In Santa Barbara County, it is found in Mission Canyon on the south slope of the Santa Ynez Mountains and above Carpinteria. In Orange County, it is found on the coast in the San Joaquin Hills and the Dana Point headlands. In San Diego County it is found from the central coast to around 10 km inland, south to the Mexico–United States border. It extends from there into northwestern Baja California, south along the coastal hills to the Punta Banda, into the vicinity of San Vicente, and reaches its southern limit near the Colonet peninsula. It is found from sea level to about 300 m in elevation.

=== Habitat ===
Quercus dumosa is only found in very restricted habitats. It prefers very loose sandstone or granitic soils, and is often in association with species of the "soft chaparral" and coastal sage scrub communities found near the coast. Its habitats include coastal hills, mesic slopes, canyons and coastal bluffs, maritime succulent scrub, and closed-cone pine forests. While rare, this species usually dominates or codominates the habitats where it is found. It usually thrives in sandy soils where it can develop extensive root networks.

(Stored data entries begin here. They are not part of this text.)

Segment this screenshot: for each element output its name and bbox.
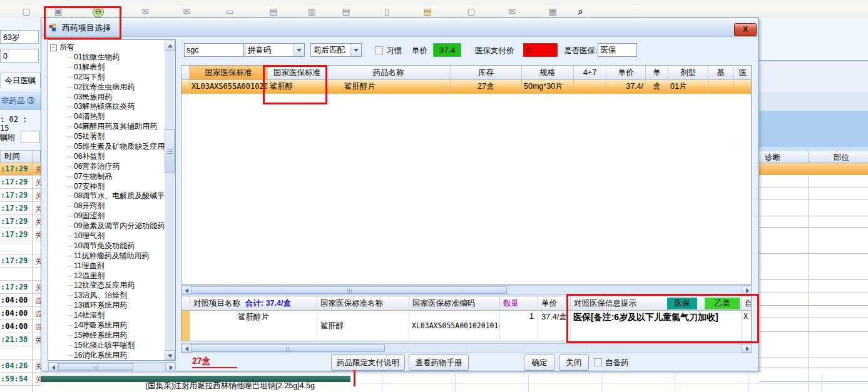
cell-std-code[interactable]: XL03AXS055A0010201014 <box>409 311 500 341</box>
scroll-left-button[interactable] <box>48 363 58 371</box>
tree-item[interactable]: 10理气剂 <box>48 231 165 241</box>
order-row[interactable] <box>0 346 41 359</box>
scroll-left-button[interactable] <box>181 286 191 294</box>
tree-item[interactable]: 04麻醉用药及其辅助用药 <box>48 122 165 132</box>
column-header[interactable]: 国家医保标准 <box>190 66 268 80</box>
mapping-horizontal-scrollbar[interactable] <box>181 343 752 353</box>
cell-price[interactable]: 37.4/ <box>606 80 646 94</box>
scroll-right-button[interactable] <box>742 286 752 294</box>
tree-item[interactable]: 06补益剂 <box>48 152 165 162</box>
scroll-right-button[interactable] <box>742 344 752 353</box>
tree-item[interactable]: 16消化系统用药 <box>48 351 165 360</box>
habit-checkbox[interactable] <box>375 46 383 54</box>
cell-insurance[interactable] <box>733 80 752 94</box>
tree-item[interactable]: 12抗变态反应用药 <box>48 281 165 291</box>
tree-item[interactable]: 06营养治疗药 <box>48 162 165 172</box>
tree-vertical-scrollbar[interactable] <box>165 41 175 360</box>
cell-spec[interactable]: 50mg*30片 <box>522 80 574 94</box>
order-row[interactable] <box>0 268 41 281</box>
close-dialog-button[interactable]: 关闭 <box>559 354 589 371</box>
tree-item[interactable]: 13循环系统用药 <box>48 301 165 311</box>
cell-dosage-form[interactable]: 01片 <box>668 80 708 94</box>
scroll-up-button[interactable] <box>165 41 175 51</box>
order-row[interactable]: :21:38 关 <box>0 333 41 346</box>
cell-code[interactable]: XL03AXS055A0010201014 <box>190 80 268 94</box>
tree-item[interactable]: 05维生素及矿物质缺乏症用药 <box>48 142 165 152</box>
copy-icon[interactable]: ▤ <box>268 6 279 17</box>
tree-horizontal-scrollbar[interactable] <box>48 362 176 372</box>
cell-4plus7[interactable] <box>574 80 606 94</box>
order-row[interactable]: :17:29 关 <box>0 163 41 176</box>
mail-icon[interactable]: ✉ <box>181 6 192 17</box>
column-header[interactable]: 医 <box>733 66 752 80</box>
chevron-down-icon[interactable] <box>294 44 304 56</box>
tree-item[interactable]: 10调节免疫功能药 <box>48 241 165 251</box>
order-row[interactable]: :17:29 关 <box>0 254 41 268</box>
column-header[interactable]: 单 <box>646 66 668 80</box>
cell-std-name[interactable]: 鲨肝醇 <box>317 311 409 341</box>
search-icon[interactable]: ⌕ <box>575 6 586 17</box>
scroll-down-button[interactable] <box>165 350 175 360</box>
std-code-header[interactable]: 国家医保标准编码 <box>409 296 500 311</box>
scroll-left-button[interactable] <box>181 344 191 353</box>
cell-unit[interactable]: 盒 <box>646 80 668 94</box>
code-type-dropdown[interactable]: 拼音码 <box>245 43 305 57</box>
match-mode-dropdown[interactable]: 前后匹配 <box>310 43 362 57</box>
tree-item[interactable]: 09激素及调节内分泌功能药 <box>48 221 165 231</box>
order-row[interactable]: :17:29 关 <box>0 228 41 241</box>
tree-item[interactable]: 02抗寄生虫病用药 <box>48 83 165 93</box>
save-icon[interactable]: ▭ <box>224 6 235 17</box>
tree-item[interactable]: 11抗肿瘤药及辅助用药 <box>48 251 165 261</box>
tree-item[interactable]: 02泻下剂 <box>48 73 165 83</box>
scroll-right-button[interactable] <box>165 363 175 371</box>
tree-item[interactable]: 14呼吸系统用药 <box>48 321 165 331</box>
order-row[interactable]: :04:26 关 <box>0 359 41 373</box>
scrollbar-thumb[interactable] <box>191 344 385 352</box>
dialog-titlebar[interactable]: 西药项目选择 X <box>41 18 758 37</box>
chevron-down-icon[interactable] <box>350 44 361 56</box>
tree-item[interactable]: 04清热剂 <box>48 112 165 122</box>
window-icon[interactable]: ▢ <box>466 6 477 17</box>
column-header[interactable]: 药品名称 <box>327 66 451 80</box>
std-name-header[interactable]: 国家医保标准名称 <box>317 296 409 311</box>
qty-header[interactable]: 数量 <box>500 296 538 311</box>
column-header[interactable]: 基 <box>708 66 733 80</box>
order-row[interactable]: :04:00 温 <box>0 294 41 307</box>
tree-root[interactable]: −所有 <box>50 42 74 53</box>
tab-today-orders[interactable]: 今日医嘱 <box>0 73 41 88</box>
cell-qty[interactable]: 1 <box>500 311 538 341</box>
scrollbar-thumb[interactable] <box>191 286 507 294</box>
tree-item[interactable]: 08开窍剂 <box>48 201 165 211</box>
book-icon[interactable]: ▤ <box>422 6 433 17</box>
tree-item[interactable]: 11理血剂 <box>48 261 165 271</box>
collapse-icon[interactable]: − <box>50 44 57 51</box>
column-header[interactable]: 剂型 <box>668 66 708 80</box>
mail-icon[interactable]: ✉ <box>140 6 151 17</box>
order-row[interactable]: :04:00 温 <box>0 320 41 333</box>
tree-item[interactable]: 03民族用药 <box>48 93 165 103</box>
order-row[interactable]: :59:54 关 <box>0 373 41 386</box>
list-icon[interactable]: ▥ <box>306 6 317 17</box>
cell-stock[interactable]: 27盒 <box>451 80 522 94</box>
drug-manual-button[interactable]: 查看药物手册 <box>409 354 469 371</box>
order-row[interactable] <box>0 241 41 254</box>
remark-input[interactable] <box>21 131 40 143</box>
mail-icon[interactable]: ✉ <box>506 6 518 17</box>
tab-non-drug[interactable]: 非药品 ③ <box>0 91 41 110</box>
tree-item[interactable]: 08调节水、电解质及酸碱平衡药 <box>48 191 165 201</box>
tree-item[interactable]: 15神经系统用药 <box>48 331 165 341</box>
cell-mapping-name[interactable]: 鲨肝醇片 <box>190 311 317 341</box>
grid-icon[interactable]: ▦ <box>547 6 558 17</box>
self-provided-checkbox[interactable] <box>594 358 602 366</box>
column-header[interactable]: 规格 <box>522 66 574 80</box>
cell-basic[interactable] <box>708 80 733 94</box>
is-insurance-input[interactable] <box>598 43 637 57</box>
tree-item[interactable]: 13治风、治燥剂 <box>48 291 165 301</box>
close-button[interactable]: X <box>734 23 757 36</box>
column-header[interactable]: 4+7 <box>574 66 606 80</box>
tree-item[interactable]: 15化痰止咳平喘剂 <box>48 341 165 351</box>
tree-item[interactable]: 07安神剂 <box>48 182 165 192</box>
tree-item[interactable]: 01抗微生物药 <box>48 53 165 63</box>
tree-item[interactable]: 05祛署剂 <box>48 132 165 142</box>
order-row[interactable]: :17:29 关 <box>0 202 41 215</box>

It is threatened by habitat loss. The human development of coastal southern California has left very little habitat intact.

==Ecology==

Quercus dumosa grows primarily in sandy soils such as sandstone near the coast. Its habitat is often chaparral. This oak sprouts vigorously from its stump and root crown after wildfire and develops a large canopy within a few years after a fire event. It sometimes co-dominates with Ceanothus species as early as four years after a fire. This oak also does well in the absence of fire.

==Allergenicity==
The species is a severe allergen, with pollination generally occurring in spring.